In the line he heard a slight feedback loop. Turning his head he noticed Solomon in the door. “Welcome to my lair Mr. Bond.” Sven chuckled, the Admiral too had to smile. “Well, Doctor, this is where all threads tie together.”

Turning his attention back to his console Sven shook his head. “For now sir, only for now.” The camera feed was the main screen, but there were thermal imaging feeds, scans of the atmosphere, as far as there was any, sounds and radiation, as well as various other telemetry readings. “Can I help you out of that suit? It’s quite uncomfortable.”

“I doubt Smith would like to see you helping me out of this.” Emphasising the “you” he winked over his shoulder.

Understanding the implications Solomon just nodded and looked at the screen as well. Mostly the probe guided itself, but here and there Sven made adjustments, scanning certain parts in more detail, prying open doors to see what lay behind.

“Where are we going with this thing?”

“Engineering.

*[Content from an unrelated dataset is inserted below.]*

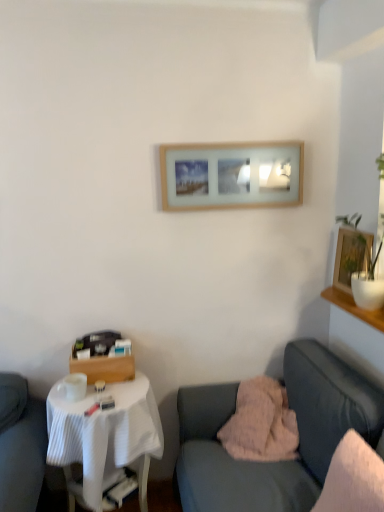 Where is `free spot above wooden picture frame at upper center, which ranks as the 2th picture frame in bottom-to-top order (from a real-world perspective)`? Image resolution: width=384 pixels, height=512 pixels. free spot above wooden picture frame at upper center, which ranks as the 2th picture frame in bottom-to-top order (from a real-world perspective) is located at coordinates (236, 138).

If scans of their engines are to be believed they utilise forms of energy we dare not touch again after the Ark1.”

Getting nervous after these words Solomon was thinking of ways to jettison the Harpy craft from the Horizon before the antimatter in their engines became unstable. “And I suspect them to use gravitons, and antigravitons as well. In addition I hope to find access to their computercore there.”

“If we can find the way.” Jana Smith entered the room, saluting the Admiral.

Instructing the first officer of the watch to keep a close sensor lock on the Harpy ship with all available devices Solomon kept watching Sven and Jana steer their probe.